Zübeyde Füsun Üstel must serve a sentence of one year and three months in prison. Together with another 2,000 academics and thinkers she signed a petition entitled "We will not be party to this crime". In the past she studied in Italian Catholic universities. Before entering prison she declared: "Peace will win in the end".
Istanbul (AsiaNews) - Sentenced to one year and three months in prison, for having signed an appeal for peace and dialogue with the Kurdish minority (including armed militias), long targeted by the leadership of Ankara and President Recep Tayyip Erdogan. In these days prison doors have opened for the Turkish Professor and intellectual Zübeyde Füsun Üstel, who studied both in French and Italian Catholic universities, with tenure at the University of Galatasaray, in Istanbul.
A sentence that confirms the campaign of repression against dissidents, critical voices or simple free thinkers.
Local sources report that the judges of the 3rd Panel Chamber of the Istanbul Regional Court of Justice imposed 15 months in prison in Zübeyde Füsun Üstel, for having signed - together with 2 thousand others - a petition entitled "We will not be party to this crime". A campaign that denounces the violations of human rights in the cities of Cizre and Silopi, in the region of Eastern Anatolia and that could lead, after this verdict, other signatories may end up in jail like her.
Activists and human rights groups including Civil Rights Defenders are launching an appeal for her release, stressing that the call for respect for civil liberties and peace cannot be considered a crime by the state.

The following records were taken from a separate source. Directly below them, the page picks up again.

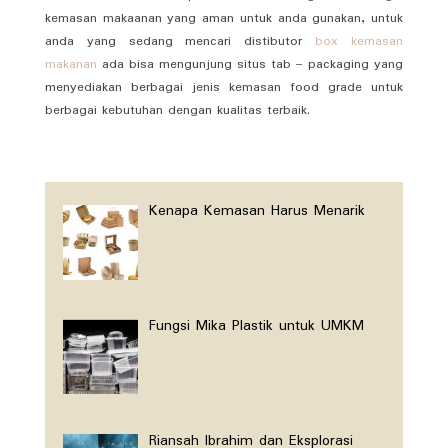
kemasan makaanan yang aman untuk anda gunakan, untuk
anda yang sedang mencari distibutor
box kemasan
makanan
ada bisa mengunjung situs tab – packaging yang
menyediakan berbagai jenis kemasan food grade untuk
berbagai kebutuhan dengan kualitas terbaik.
Kenapa Kemasan Harus Menarik
Fungsi Mika Plastik untuk UMKM
Riansah Ibrahim dan Eksplorasi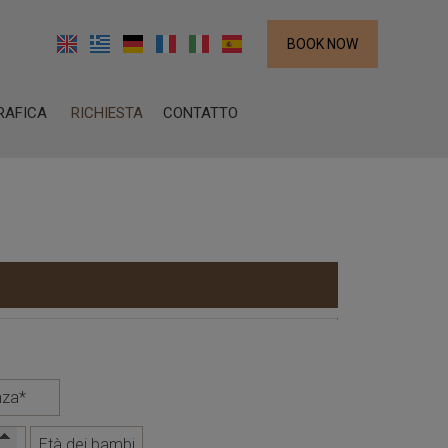
BOOK NOW
RAFICA
RICHIESTA
CONTATTO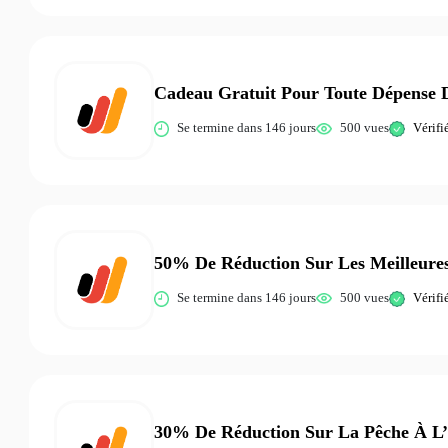
Cadeau Gratuit Pour Toute Dépense 
Se termine dans 146 jours
500 vues
Vérifi
50% De Réduction Sur Les Meilleures
Se termine dans 146 jours
500 vues
Vérifi
30% De Réduction Sur La Pêche À L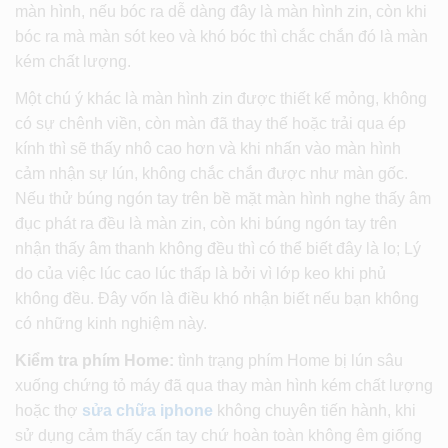
màn hình, nếu bóc ra dễ dàng đây là màn hình zin, còn khi
bóc ra mà màn sót keo và khó bóc thì chắc chắn đó là màn
kém chất lượng.
Một chú ý khác là màn hình zin được thiết kế mỏng, không
có sự chênh viền, còn màn đã thay thế hoặc trải qua ép
kính thì sẽ thấy nhô cao hơn và khi nhấn vào màn hình
cảm nhận sự lún, không chắc chắn được như màn gốc.
Nếu thử búng ngón tay trên bề mặt màn hình nghe thấy âm
đục phát ra đều là màn zin, còn khi búng ngón tay trên
nhận thấy âm thanh không đều thì có thể biết đây là lo; Lý
do của việc lúc cao lúc thấp là bởi vì lớp keo khi phủ
không đều. Đây vốn là điều khó nhận biết nếu bạn không
có những kinh nghiệm này.
Kiểm tra phím Home:
tình trạng phím Home bị lún sâu
xuống chứng tỏ máy đã qua thay màn hình kém chất lượng
hoặc thợ
sửa chữa iphone
không chuyên tiến hành, khi
sử dụng cảm thấy cấn tay chứ hoàn toàn không êm giống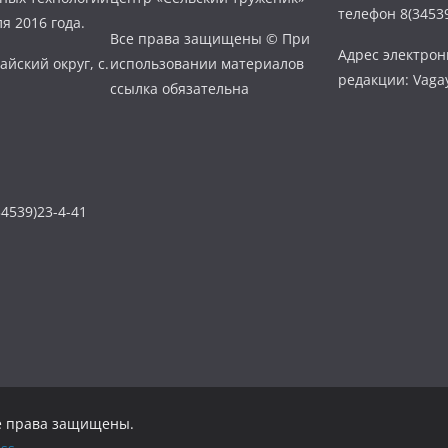
телефон 8(34539
я 2016 года.
Все права защищены © При
Адрес электро
айский округ, с.
использовании материалов
редакции: Vaga
ссылка обязательна
4539)23-4-41
се права защищены.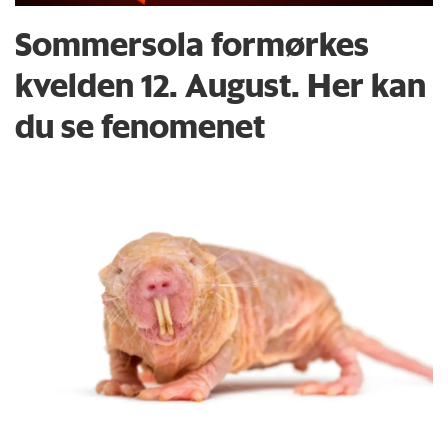
Sommersola formørkes
kvelden 12. August. Her kan
du se fenomenet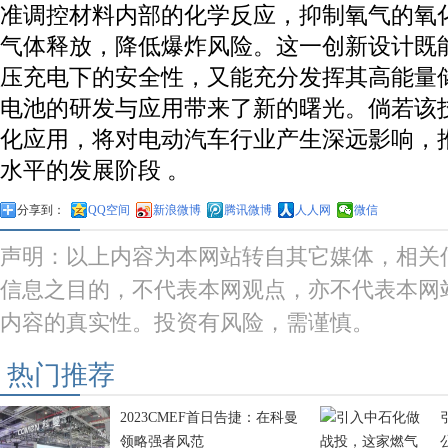
准调控材料内部的化学反应，抑制氧气的氧
气体释放，降低爆炸风险。这一创新设计既
压充电下的安全性，又能充分发挥其高能量
电池的研发与应用带来了新的曙光。倘若该
化应用，将对电动汽车行业产生深远影响，
水平的发展阶段 。
分享到：
QQ空间
新浪微博
腾讯微博
人人网
微信
声明：以上内容为本网站转自其它媒体，相关
信息之目的，不代表本网观点，亦不代表本网
内容的真实性。投资有风险，需谨慎。
热门推荐
2023CMEF首日告捷：在科曼
领略强者风范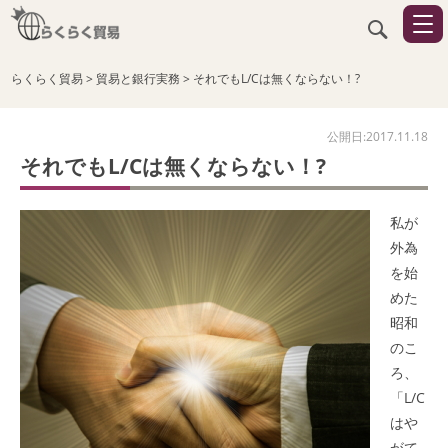
らくらく貿易
>
貿易と銀行実務
>
それでもL/Cは無くならない！?
公開日:2017.11.18
それでもL/Cは無くならない！?
私が
外為
を始
めた
昭和
のこ
ろ、
「L/C
はや
がて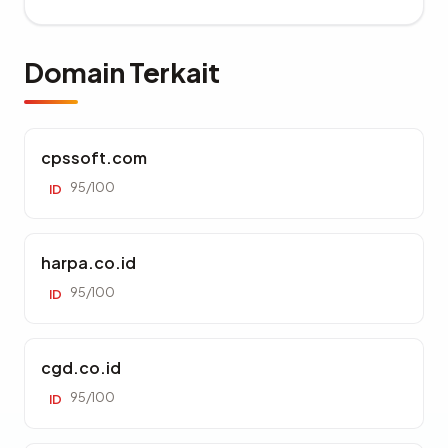
Domain Terkait
cpssoft.com
95/100
ID
harpa.co.id
95/100
ID
cgd.co.id
95/100
ID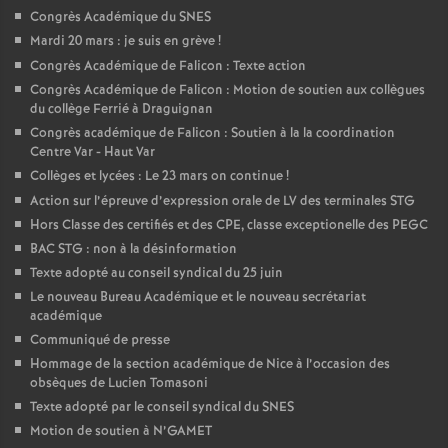
Congrès Académique du SNES
é
Mardi 20 mars : je suis en grève
!
Congrès Académique de Falicon : Texte action
O
Congrès Académique de Falicon : Motion de soutien aux collègues
du collège Ferrié à Draguignan
r
Congrès académique de Falicon : Soutien à la la coordination
Centre Var - Haut Var
l
Collèges et lycées : Le 23 mars on continue
!
Action sur l’épreuve d’expression orale de LV des terminales STG
é
Hors Classe des certifiés et des CPE, classe exceptionelle des PEGC
BAC STG : non à la désinformation
Texte adopté au conseil syndical du 25 juin
a
Le nouveau Bureau Académique et le nouveau secrétariat
académique
n
Communiqué de presse
Hommage de la section académique de Nice à l’occasion des
s
obsèques de Lucien Tomasoni
Texte adopté par le conseil syndical du SNES
T
Motion de soutien à N’GAMET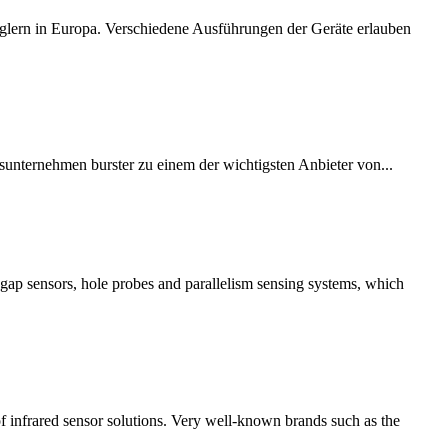
glern in Europa. Verschiedene Ausführungen der Geräte erlauben
dsunternehmen burster zu einem der wichtigsten Anbieter von...
 gap sensors, hole probes and parallelism sensing systems, which
f infrared sensor solutions. Very well-known brands such as the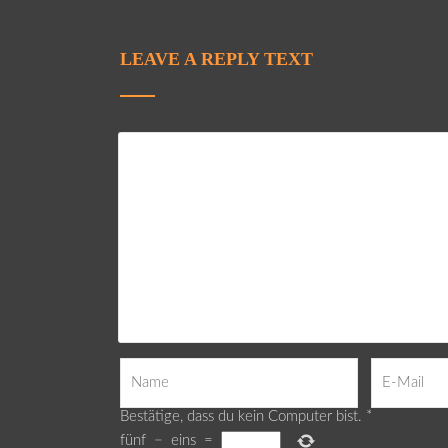
LEAVE A REPLY TEXT
Bestätige, dass du kein Computer bist.
*
fünf
−
eins
=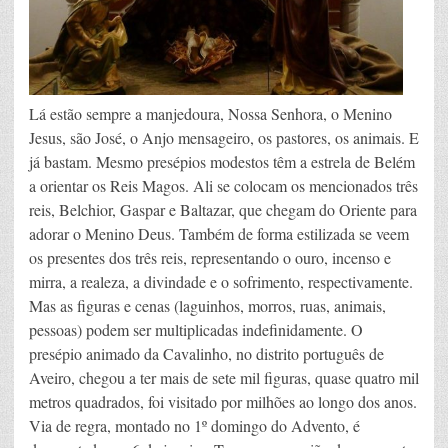
Lá estão sempre a manjedoura, Nossa Senhora, o Menino
Jesus, são José, o Anjo mensageiro, os pastores, os animais. E
já bastam. Mesmo presépios modestos têm a estrela de Belém
a orientar os Reis Magos. Ali se colocam os mencionados três
reis, Belchior, Gaspar e Baltazar, que chegam do Oriente para
adorar o Menino Deus. Também de forma estilizada se veem
os presentes dos três reis, representando o ouro, incenso e
mirra, a realeza, a divindade e o sofrimento, respectivamente.
Mas as figuras e cenas (laguinhos, morros, ruas, animais,
pessoas) podem ser multiplicadas indefinidamente. O
presépio animado da Cavalinho, no distrito português de
Aveiro, chegou a ter mais de sete mil figuras, quase quatro mil
metros quadrados, foi visitado por milhões ao longo dos anos.
Via de regra, montado no 1º domingo do Advento, é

In a note delivered to colleagues before the sentence, the professor emphasized that " As an academic, as an intellectual, and as a citizen, I joined my colleagues to call for lasting and fair peace in my country. I will go to prison for demanding peace. I am confident that, despite everything, peace will win in the end".
Promoted in 2016, the campaign calls on the Turkish government to grant free access to national and international observers in areas with a Kurdish majority. In mid-July that year the power of President Erdogan faltered for a night, in the context of a failed coup . Since then the Turkish government has pursued a witch hunt against hundreds of thousands of people. According to the latest estimates there are over 77 thousand people in prison awaiting trial, while arrests continue. The authorities have also suspended or fired 150,000 public officials or members of the army, among whom there are also senior officers.

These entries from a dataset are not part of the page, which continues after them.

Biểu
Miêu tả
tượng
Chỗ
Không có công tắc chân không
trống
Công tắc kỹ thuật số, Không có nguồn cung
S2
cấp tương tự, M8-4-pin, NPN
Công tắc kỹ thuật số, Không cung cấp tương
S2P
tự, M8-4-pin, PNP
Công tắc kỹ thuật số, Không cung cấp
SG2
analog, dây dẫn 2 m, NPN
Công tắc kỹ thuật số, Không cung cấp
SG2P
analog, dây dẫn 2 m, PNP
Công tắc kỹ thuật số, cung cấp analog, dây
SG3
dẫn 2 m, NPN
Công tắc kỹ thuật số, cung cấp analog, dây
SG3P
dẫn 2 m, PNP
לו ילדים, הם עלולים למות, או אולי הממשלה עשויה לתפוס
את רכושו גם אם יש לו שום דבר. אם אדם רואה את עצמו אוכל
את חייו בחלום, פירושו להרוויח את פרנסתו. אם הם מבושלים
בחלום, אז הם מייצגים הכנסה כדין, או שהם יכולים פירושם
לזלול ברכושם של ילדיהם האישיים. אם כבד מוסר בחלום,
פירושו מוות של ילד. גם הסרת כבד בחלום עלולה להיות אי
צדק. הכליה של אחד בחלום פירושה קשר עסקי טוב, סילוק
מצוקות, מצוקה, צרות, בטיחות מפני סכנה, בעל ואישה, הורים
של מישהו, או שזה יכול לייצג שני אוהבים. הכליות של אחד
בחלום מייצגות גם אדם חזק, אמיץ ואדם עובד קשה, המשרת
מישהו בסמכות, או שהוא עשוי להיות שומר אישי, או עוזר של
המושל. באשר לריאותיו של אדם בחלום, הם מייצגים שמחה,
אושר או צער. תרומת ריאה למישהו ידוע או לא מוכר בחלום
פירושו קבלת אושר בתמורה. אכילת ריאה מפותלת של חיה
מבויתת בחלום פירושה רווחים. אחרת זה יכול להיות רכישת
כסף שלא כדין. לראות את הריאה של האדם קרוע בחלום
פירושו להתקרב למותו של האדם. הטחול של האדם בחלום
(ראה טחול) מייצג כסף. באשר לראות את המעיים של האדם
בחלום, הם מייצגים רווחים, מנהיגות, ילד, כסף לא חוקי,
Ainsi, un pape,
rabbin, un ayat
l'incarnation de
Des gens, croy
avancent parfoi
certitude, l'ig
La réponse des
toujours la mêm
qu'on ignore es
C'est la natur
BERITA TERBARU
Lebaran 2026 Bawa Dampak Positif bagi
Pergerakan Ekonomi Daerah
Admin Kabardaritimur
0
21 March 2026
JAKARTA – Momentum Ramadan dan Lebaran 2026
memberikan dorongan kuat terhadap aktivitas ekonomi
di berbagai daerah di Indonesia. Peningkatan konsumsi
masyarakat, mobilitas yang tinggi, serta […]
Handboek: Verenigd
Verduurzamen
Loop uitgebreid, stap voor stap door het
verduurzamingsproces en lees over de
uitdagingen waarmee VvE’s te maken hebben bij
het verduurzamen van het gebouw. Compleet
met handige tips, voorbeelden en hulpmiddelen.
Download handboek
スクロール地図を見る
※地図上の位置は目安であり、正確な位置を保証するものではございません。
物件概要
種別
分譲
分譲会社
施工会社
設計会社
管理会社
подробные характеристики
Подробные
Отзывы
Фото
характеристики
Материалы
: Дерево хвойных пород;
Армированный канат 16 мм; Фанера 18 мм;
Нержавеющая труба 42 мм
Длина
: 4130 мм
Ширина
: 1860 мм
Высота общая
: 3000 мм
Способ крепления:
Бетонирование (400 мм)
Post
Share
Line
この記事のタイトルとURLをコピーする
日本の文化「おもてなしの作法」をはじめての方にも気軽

Plainclothes security agents have pushed defenseless citizens into mini-vans in broad daylight, or gone after people who left Turkey long ago seeking a new life. All of them linked by the same thing, namely a real or presumed affiliation with Turkish Islamic preacher Fethullah Gülen, who now lives in exile in Pennsylvania (United States).

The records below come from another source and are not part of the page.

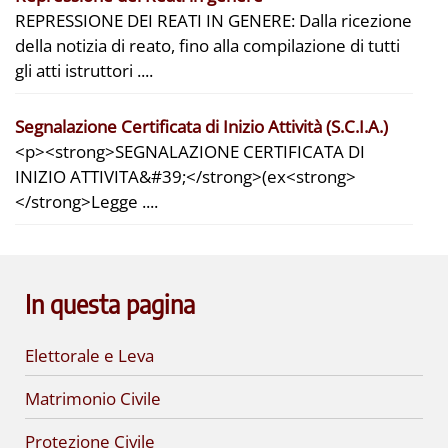
REPRESSIONE DEI REATI IN GENERE: Dalla ricezione
della notizia di reato, fino alla compilazione di tutti
gli atti istruttori ....
Segnalazione Certificata di Inizio Attività (S.C.I.A.)
<p><strong>SEGNALAZIONE CERTIFICATA DI
INIZIO ATTIVITA&#39;</strong>(ex<strong>
</strong>Legge ....
In questa pagina
Elettorale e Leva
Matrimonio Civile
Protezione Civile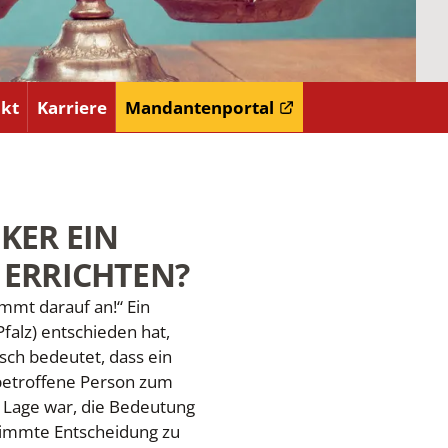
kt
Karriere
Mandantenportal
KER EIN
 ERRICHTEN?
ommt darauf an!“ Ein
Pfalz) entschieden hat,
ch bedeutet, dass ein
e betroffene Person zum
 Lage war, die Bedeutung
stimmte Entscheidung zu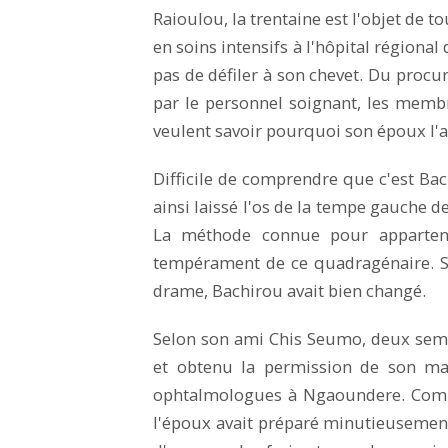
Raioulou, la trentaine est l'objet de t
en soins intensifs à l'hôpital régiona
pas de défiler à son chevet. Du procu
par le personnel soignant, les membr
veulent savoir pourquoi son époux l'a
Difficile de comprendre que c'est Bac
ainsi laissé l'os de la tempe gauche d
La méthode connue pour apparten
tempérament de ce quadragénaire. S
drame, Bachirou avait bien changé.
Selon son ami Chis Seumo, deux sem
et obtenu la permission de son mar
ophtalmologues à Ngaoundere. Comme
l'époux avait préparé minutieusement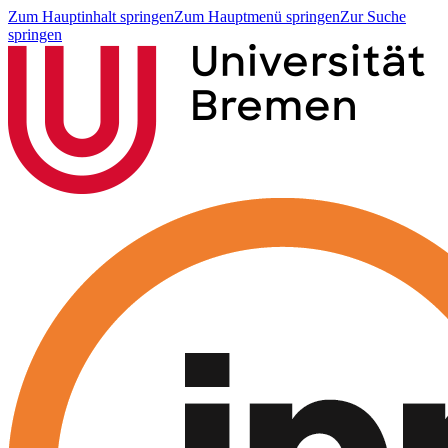
Zum Hauptinhalt springen
Zum Hauptmenü springen
Zur Suche
springen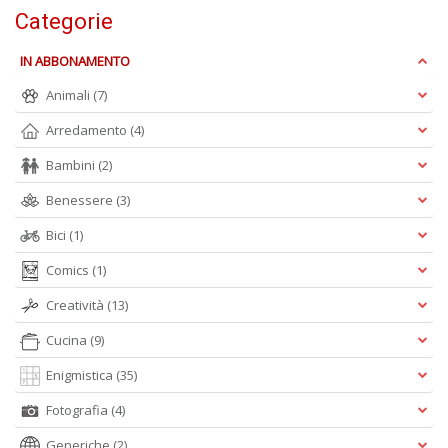
Categorie
IN ABBONAMENTO
S
S
Animali
(7)
n
+
Arredamento
(4)
D
Bambini
(2)
Benessere
(3)
Bici
(1)
Comics
(1)
Creatività
(13)
A
L
Cucina
(9)
O
C
Enigmistica
(35)
n
Fotografia
(4)
Generiche
(2)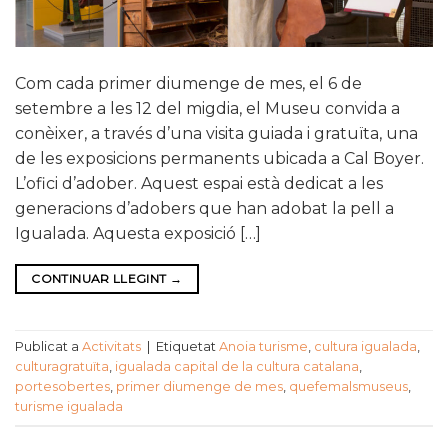
Com cada primer diumenge de mes, el 6 de
setembre a les 12 del migdia, el Museu convida a
conèixer, a través d’una visita guiada i gratuïta, una
de les exposicions permanents ubicada a Cal Boyer.
L’ofici d’adober. Aquest espai està dedicat a les
generacions d’adobers que han adobat la pell a
Igualada. Aquesta exposició […]
CONTINUAR LLEGINT
→
Publicat a
Activitats
|
Etiquetat
Anoia turisme
,
cultura igualada
,
culturagratuïta
,
igualada capital de la cultura catalana
,
portesobertes
,
primer diumenge de mes
,
quefemalsmuseus
,
turisme igualada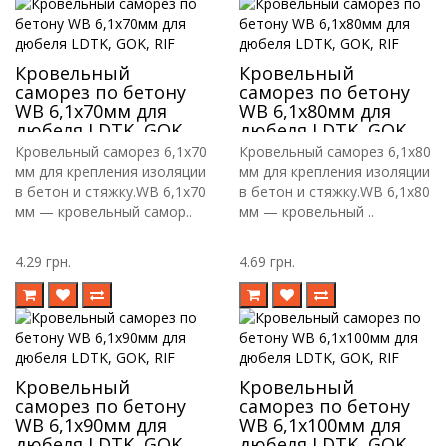
Кровельный
Кровельный
саморез по бетону
саморез по бетону
WB 6,1х70мм для
WB 6,1х80мм для
дюбеля LDTK, GOK,
дюбеля LDTK, GOK,
RIF
RIF
Кровельный саморез 6,1х70
Кровельный саморез 6,1х80
мм для крепления изоляции
мм для крепления изоляции
в бетон и стяжку.WB 6,1х70
в бетон и стяжку.WB 6,1х80
мм — кровельный самор..
мм — кровельный ..
4.29 грн.
4.69 грн.
Кровельный
Кровельный
саморез по бетону
саморез по бетону
WB 6,1х90мм для
WB 6,1х100мм для
дюбеля LDTK, GOK,
дюбеля LDTK, GOK,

Zübeyde Füsun Üstel, a leading exponent of various civil society organizations, was handed over on 8 May to the guards of the women's prison in Eskişehir, a city in northwestern Turkey, accompanied by her lawyer. In the same prison there are other intellectuals and activists, among whom personalities like her who have spent their life in appeals for freedom and rights. Under the penal code on crimes related to "terrorism", she must serve at least three quarters of the sentence (11 months) and the remaining period on probation.